= Beginning of Section =

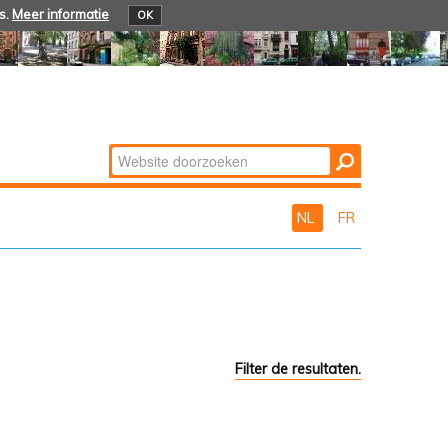
s.
Meer informatie
OK
Zoek
Geavanceerd
zoeken...
NL
FR
Filter de resultaten.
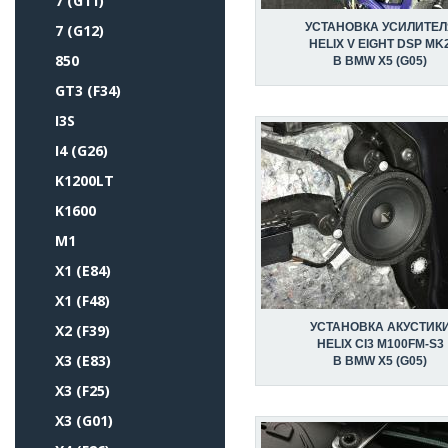
7 (G11)
УСТАНОВКА УСИЛИТЕЛ
7 (G12)
HELIX V EIGHT DSP MK
850
В BMW X5 (G05)
GT3 (F34)
I3S
I4 (G26)
K1200LT
K1600
M1
X1 (E84)
X1 (F48)
УСТАНОВКА АКУСТИК
X2 (F39)
HELIX CI3 M100FM-S3
X3 (E83)
В BMW X5 (G05)
X3 (F25)
X3 (G01)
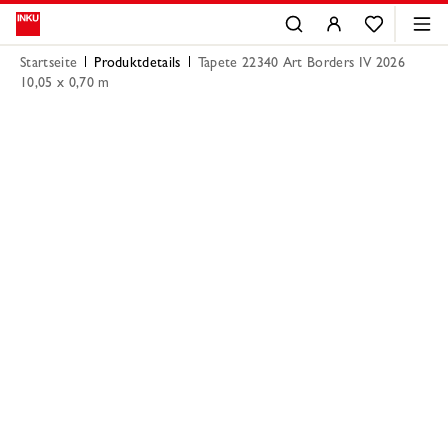
Startseite
Produktdetails
Tapete 22340 Art Borders IV 2026
10,05 x 0,70 m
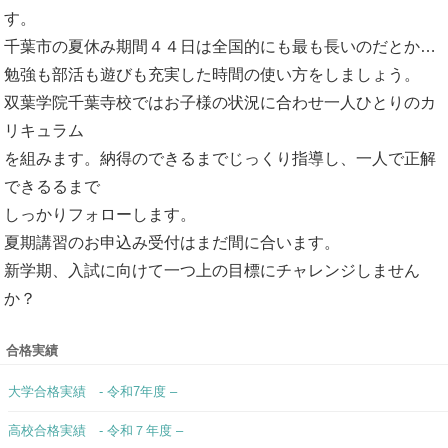
す。
千葉市の夏休み期間４４日は全国的にも最も長いのだとか…
勉強も部活も遊びも充実した時間の使い方をしましょう。
双葉学院千葉寺校ではお子様の状況に合わせ一人ひとりのカ
リキュラム
を組みます。納得のできるまでじっくり指導し、一人で正解
できるるまで
しっかりフォローします。
夏期講習のお申込み受付はまだ間に合います。
新学期、入試に向けて一つ上の目標にチャレンジしません
か？
合格実績
大学合格実績 - 令和7年度 –
高校合格実績 - 令和７年度 –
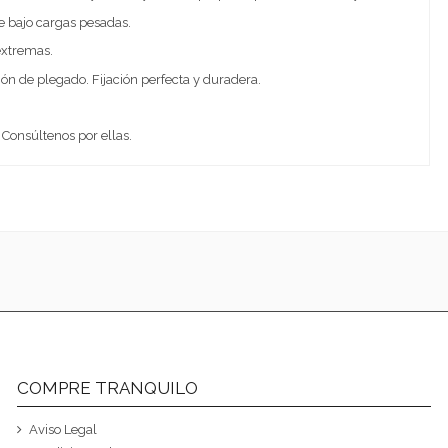
te bajo cargas pesadas.
extremas.
ión de plegado. Fijación perfecta y duradera.
 Consúltenos por ellas.
COMPRE TRANQUILO
Aviso Legal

= End of Section =

Apart from its pictures, the material above should be repeated exactly.

Solution to this exercise —
s.
Meer informatie
OK
Zoek
Geavanceerd
zoeken...
NL
FR
Filter de resultaten.
7 (G11)
УСТАНОВКА УСИЛИТЕЛ
7 (G12)
HELIX V EIGHT DSP MK
850
В BMW X5 (G05)
GT3 (F34)
I3S
I4 (G26)
K1200LT
K1600
M1
X1 (E84)
X1 (F48)
УСТАНОВКА АКУСТИК
X2 (F39)
HELIX CI3 M100FM-S3
X3 (E83)
В BMW X5 (G05)
X3 (F25)
X3 (G01)
Startseite
Produktdetails
Tapete 22340 Art Borders IV 2026
10,05 x 0,70 m
す。
千葉市の夏休み期間４４日は全国的にも最も長いのだとか…
勉強も部活も遊びも充実した時間の使い方をしましょう。
双葉学院千葉寺校ではお子様の状況に合わせ一人ひとりのカ
リキュラム
を組みます。納得のできるまでじっくり指導し、一人で正解
できるるまで
しっかりフォローします。
夏期講習のお申込み受付はまだ間に合います。
新学期、入試に向けて一つ上の目標にチャレンジしません
か？
合格実績
大学合格実績 - 令和7年度 –
高校合格実績 - 令和７年度 –
te bajo cargas pesadas.
extremas.
ión de plegado. Fijación perfecta y duradera.
 Consúltenos por ellas.
COMPRE TRANQUILO
Aviso Legal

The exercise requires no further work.